Why does the media believe that it is important for me to know that the President enjoyed a golf game yesterday?

 

 

The media will usually use the President’s golf game as a lead-in to what it wants to say about current events. However, this does not sufficiently explain why the camera or the writer’s pen or the photographer’s lens naturally finds the president swinging a four foot pole at a two inch ball relevant and a good place to start.

 

Two concepts may help to explain this.
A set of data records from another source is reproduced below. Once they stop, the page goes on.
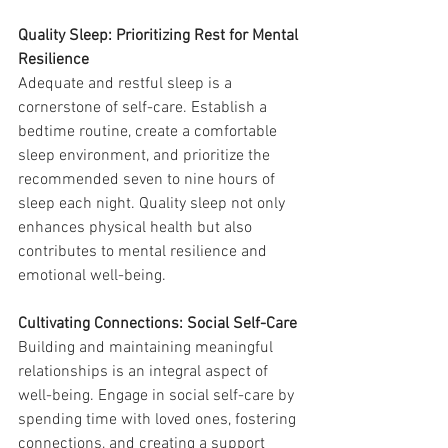
Quality Sleep: Prioritizing Rest for Mental 
Resilience
Adequate and restful sleep is a 
cornerstone of self-care. Establish a 
bedtime routine, create a comfortable 
sleep environment, and prioritize the 
recommended seven to nine hours of 
sleep each night. Quality sleep not only 
enhances physical health but also 
contributes to mental resilience and 
emotional well-being.
Cultivating Connections: Social Self-Care
Building and maintaining meaningful 
relationships is an integral aspect of 
well-being. Engage in social self-care by 
spending time with loved ones, fostering 
connections, and creating a support 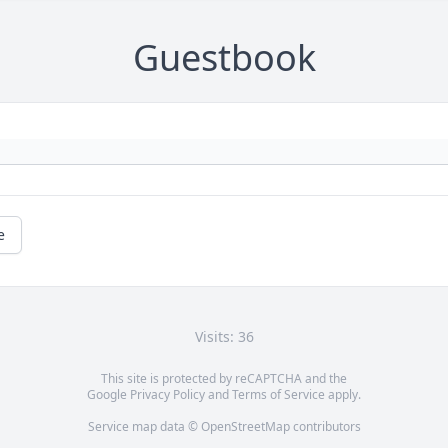
Guestbook
e
Visits: 36
This site is protected by reCAPTCHA and the
Google
Privacy Policy
and
Terms of Service
apply.
Service map data ©
OpenStreetMap
contributors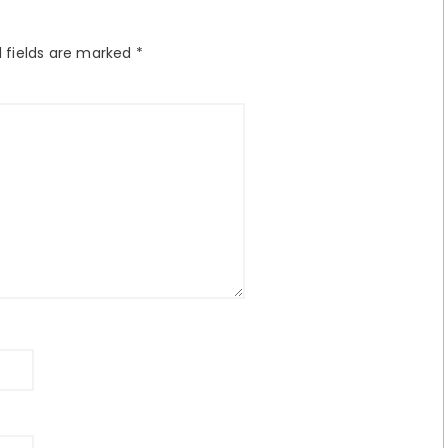
 fields are marked
*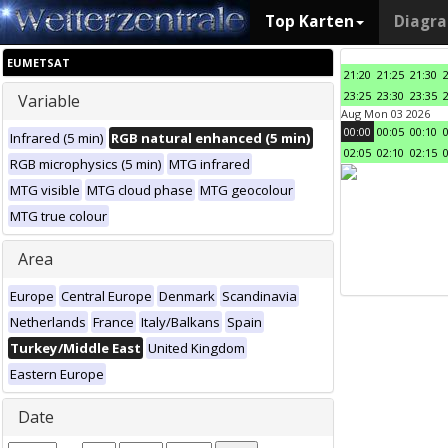
Top Karten
Diagr
EUMETSAT
21:20
21:25
21:30
23:25
23:30
23:35
Variable
Aug Mon 03 2026
00:00
00:05
00:10
Infrared (5 min)
RGB natural enhanced (5 min)
02:05
02:10
02:15
RGB microphysics (5 min)
MTG infrared
MTG visible
MTG cloud phase
MTG geocolour
MTG true colour
Area
Europe
Central Europe
Denmark
Scandinavia
Netherlands
France
Italy/Balkans
Spain
Turkey/Middle East
United Kingdom
Eastern Europe
Date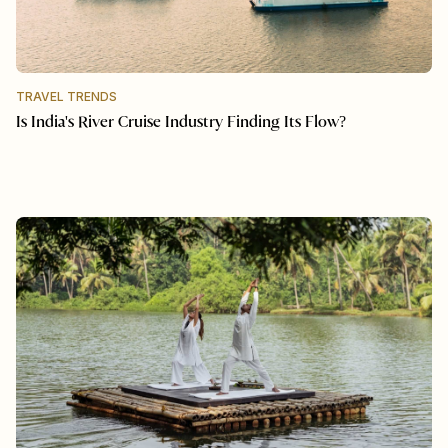
TRAVEL TRENDS
Is India's River Cruise Industry Finding Its Flow?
The “reeling-in”  and the “give the public a break” Ideas.

 

The former uses the golf game as backdrop because it does not expect the general public to pay attention to the intricate details of the story without first having a mental pacifier handed to them.

 

This “reeling in” leads the viewer by the hand to la la land where the under-lying message is coyly announced, for example, that the president is calm, cool, and collected, so “don’t worry when I tell you that he is on his way to prison for fraud, etc…”

 

This “give the public a break” technique is a sort of buffer between the story and what it really means, a public service to us from the media.

 

Combined, these two tricks of the trade lead to an intriguing story whereas there was previously only the possibility of a slightly different take on the never changing and endless stream of beaureaucratic red tape run amok that the journalist must call news or else lose his job.